Tropical cyclone genesis over the western North Pacific simulated by Coupled Model Intercomparison Project Phase 6 models

• Published in: Acta oceanologica Sinica Vol. 41; no. 5; pp. 64 - 77
• Main Authors: Gao, Cong, Zhou, Lei
• Format: Journal Article
• Language: English
• Published: Berlin/Heidelberg Springer Berlin Heidelberg 01.05.2022; Springer Nature B.V; Southern Marine Science and Engineering Guangdong Laboratory(Zhuhai),Zhuhai 519082,China; School of Oceanography,Shanghai Jiao Tong University,Shanghai 200030,China%School of Oceanography,Shanghai Jiao Tong University,Shanghai 200030,China
• Subjects: Annual variations; Anomalies; Climate change; Climate models; Climatology; Cyclones; Earth and Environmental Science; Earth Sciences; Ecology; El Nino; El Nino phenomena; El Nino-Southern Oscillation event; Engineering Fluid Dynamics; Environmental Chemistry; Global warming; Hurricanes; Identification; Intercomparison; Marine & Freshwater Sciences; Modelling; Moisture; Moisture effects; Oceanography; Simulation; Southern Oscillation; Tropical climate; Tropical cyclones; Troposphere; CMIP6; tropical cyclone; genesis potential index; relative humidity
• ISSN: 0253-505X; 1869-1099
• DOI: 10.1007/s13131-021-1860-9

Threatening millions of people and causing billions of dollars in losses, tropical cyclones (TCs) are among the most severe natural hazards in the world, especially over the western North Pacific. However, the response of TCs to a warming or changing climate has been the subject of considerable research, often with conflicting results. In this study, the abilities of Coupled Model Intercomparison Project (CMIP) Phase 6 (CMIP6) models to simulate TC genesis are assessed through historical simulations. The results indicate that a systematic humidity bias persists in most CMIP6 models from corresponding CMIP Phase 5 models, which leads to an overestimation of climatological TC genesis. However, the annual cycle of TC genesis is well captured by CMIP6 models. The abilities of 25 models to simulate the geographical patterns of TC genesis vary significantly.
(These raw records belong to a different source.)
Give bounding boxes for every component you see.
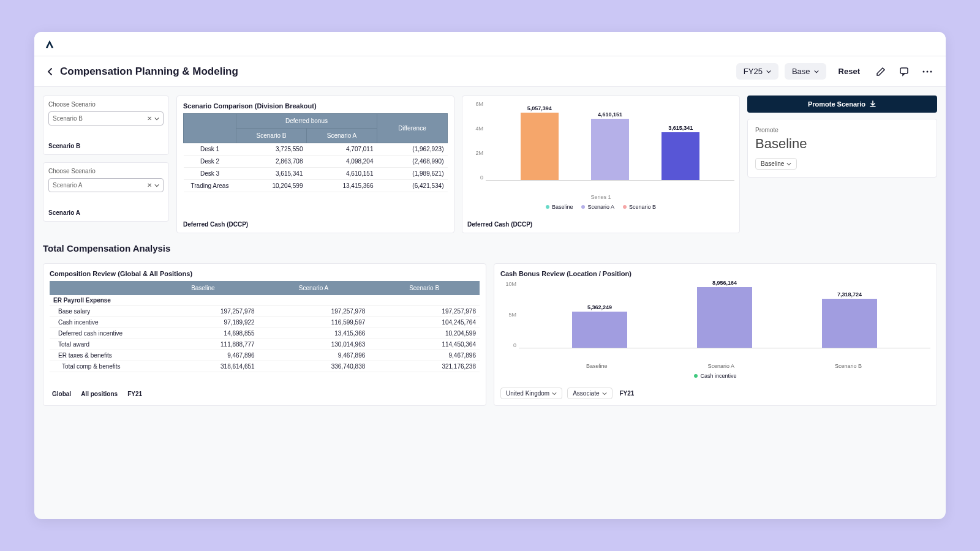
svg-rect-0 xyxy=(900,68,908,73)
filter-chip[interactable]: United Kingdom xyxy=(500,388,562,399)
filter-chip[interactable]: Global xyxy=(50,389,74,399)
header-row: Compensation Planning & Modeling FY25 Ba… xyxy=(34,56,946,87)
promote-card-label: Promote xyxy=(755,127,929,133)
picker-label: Choose Scenario xyxy=(48,168,164,174)
app-logo-icon xyxy=(44,39,55,50)
svg-point-3 xyxy=(930,70,932,72)
promote-card: Promote Baseline Baseline xyxy=(747,119,937,178)
comparison-table-card: Scenario Comparison (Division Breakout) … xyxy=(176,96,454,233)
chat-icon xyxy=(899,67,909,77)
chart-legend: Cash incentive xyxy=(500,373,930,379)
svg-point-2 xyxy=(927,70,929,72)
reset-button[interactable]: Reset xyxy=(832,63,866,80)
scenario-select-b[interactable]: Scenario B ✕ xyxy=(48,111,164,126)
card-footer: Deferred Cash (DCCP) xyxy=(467,210,734,228)
table-row: Desk 22,863,7084,098,204(2,468,990) xyxy=(184,156,448,168)
pencil-icon xyxy=(876,67,886,77)
baseline-chip[interactable]: Baseline xyxy=(755,158,797,170)
more-menu-button[interactable] xyxy=(919,63,936,80)
topbar xyxy=(34,32,946,56)
promote-button-label: Promote Scenario xyxy=(808,100,865,108)
svg-point-1 xyxy=(923,70,925,72)
scenario-footer-b: Scenario B xyxy=(48,126,164,149)
chart-bars: 5,057,3944,610,1513,615,341 xyxy=(486,101,734,180)
chip-label: Baseline xyxy=(761,160,784,167)
table-row: Trading Areas10,204,59913,415,366(6,421,… xyxy=(184,180,448,192)
table-row: Desk 13,725,5504,707,011(1,962,923) xyxy=(184,143,448,156)
scenario-picker-a: Choose Scenario Scenario A ✕ Scenario A xyxy=(43,162,169,222)
table-row: Total comp & benefits318,614,651336,740,… xyxy=(50,361,480,372)
fy-selector[interactable]: FY25 xyxy=(736,63,778,80)
filter-chip[interactable]: All positions xyxy=(78,389,120,399)
chart-legend: BaselineScenario AScenario B xyxy=(467,204,734,210)
col-a: Scenario A xyxy=(307,129,377,143)
legend-dot xyxy=(694,374,698,378)
scenario-picker-b: Choose Scenario Scenario B ✕ Scenario B xyxy=(43,96,169,155)
comment-button[interactable] xyxy=(895,63,913,80)
card-title: Scenario Comparison (Division Breakout) xyxy=(183,102,448,110)
select-value: Scenario B xyxy=(53,115,83,122)
chart-bars: 5,362,2498,956,1647,318,724 xyxy=(519,281,930,348)
col-diff: Difference xyxy=(377,114,448,143)
picker-label: Choose Scenario xyxy=(48,101,164,108)
chevron-down-icon xyxy=(786,162,791,167)
table-row: Deferred cash incentive14,698,85513,415,… xyxy=(50,328,480,339)
chevron-down-icon xyxy=(766,69,771,74)
back-button[interactable] xyxy=(44,66,56,78)
scenario-select-a[interactable]: Scenario A ✕ xyxy=(48,178,164,192)
chevron-down-icon xyxy=(154,183,159,188)
filter-chip[interactable]: FY21 xyxy=(125,389,145,399)
section-heading: Total Compensation Analysis xyxy=(43,243,937,253)
download-icon xyxy=(869,100,876,108)
filter-chip[interactable]: FY21 xyxy=(617,388,637,399)
version-selector[interactable]: Base xyxy=(785,63,826,80)
cash-bonus-card: Cash Bonus Review (Location / Position) … xyxy=(494,263,937,406)
table-row: Desk 33,615,3414,610,151(1,989,621) xyxy=(184,168,448,180)
version-selector-label: Base xyxy=(792,67,810,76)
x-axis-labels: BaselineScenario AScenario B xyxy=(500,363,930,369)
select-value: Scenario A xyxy=(53,182,82,189)
clear-icon[interactable]: ✕ xyxy=(147,182,152,189)
scenario-footer-a: Scenario A xyxy=(48,192,164,216)
page-title: Compensation Planning & Modeling xyxy=(60,66,238,78)
chevron-down-icon xyxy=(814,69,819,74)
card-title: Cash Bonus Review (Location / Position) xyxy=(500,270,930,277)
series-label: Series 1 xyxy=(467,194,734,200)
composition-review-card: Composition Review (Global & All Positio… xyxy=(43,263,486,406)
filter-row: GlobalAll positionsFY21 xyxy=(50,380,480,399)
col-group: Deferred bonus xyxy=(236,114,377,129)
promote-card-value: Baseline xyxy=(755,136,929,152)
fy-selector-label: FY25 xyxy=(744,67,763,76)
col-b: Scenario B xyxy=(236,129,307,143)
legend-label: Cash incentive xyxy=(700,373,736,379)
card-title: Composition Review (Global & All Positio… xyxy=(50,270,480,277)
filter-row: United KingdomAssociateFY21 xyxy=(500,379,930,399)
table-row: Cash incentive97,189,922116,599,597104,2… xyxy=(50,317,480,328)
clear-icon[interactable]: ✕ xyxy=(147,115,152,122)
table-row: ER taxes & benefits9,467,8969,467,8969,4… xyxy=(50,350,480,361)
card-footer: Deferred Cash (DCCP) xyxy=(183,210,448,228)
chevron-down-icon xyxy=(154,116,159,121)
y-axis: 10M5M0 xyxy=(500,281,519,348)
dots-icon xyxy=(922,70,932,73)
deferred-cash-chart-card: 6M4M2M0 5,057,3944,610,1513,615,341 Seri… xyxy=(462,96,740,233)
table-row: Total award111,888,777130,014,963114,450… xyxy=(50,339,480,350)
composition-table: BaselineScenario AScenario B ER Payroll … xyxy=(50,281,480,372)
y-axis: 6M4M2M0 xyxy=(467,101,486,181)
table-row: Base salary197,257,978197,257,978197,257… xyxy=(50,306,480,317)
edit-button[interactable] xyxy=(872,63,889,80)
filter-chip[interactable]: Associate xyxy=(567,388,612,399)
comparison-table: Deferred bonus Difference Scenario B Sce… xyxy=(183,113,448,192)
promote-scenario-button[interactable]: Promote Scenario xyxy=(747,96,937,113)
In addition, seven models are identified as well simulated models, but seven models are identified as poorly simulated ones. A comparison of the environmental variables for TC genesis in the well-simulated group and the poorly simulated group identifies moisture in the mid-troposphere as a key factor in the realistic simulation of El Niño-Southern Oscillation (ENSO) impacts on TC genesis. In contrast with the observations, the poorly simulated group does not reproduce the suppressing effect of negative moisture anomalies on TC genesis in the northwestern region (20°–30°N, 120°–145°E) during El Niño years. Given the interaction between TC and ENSO, these results provide a guidance for future TC projections under climate change by CMIP6 models.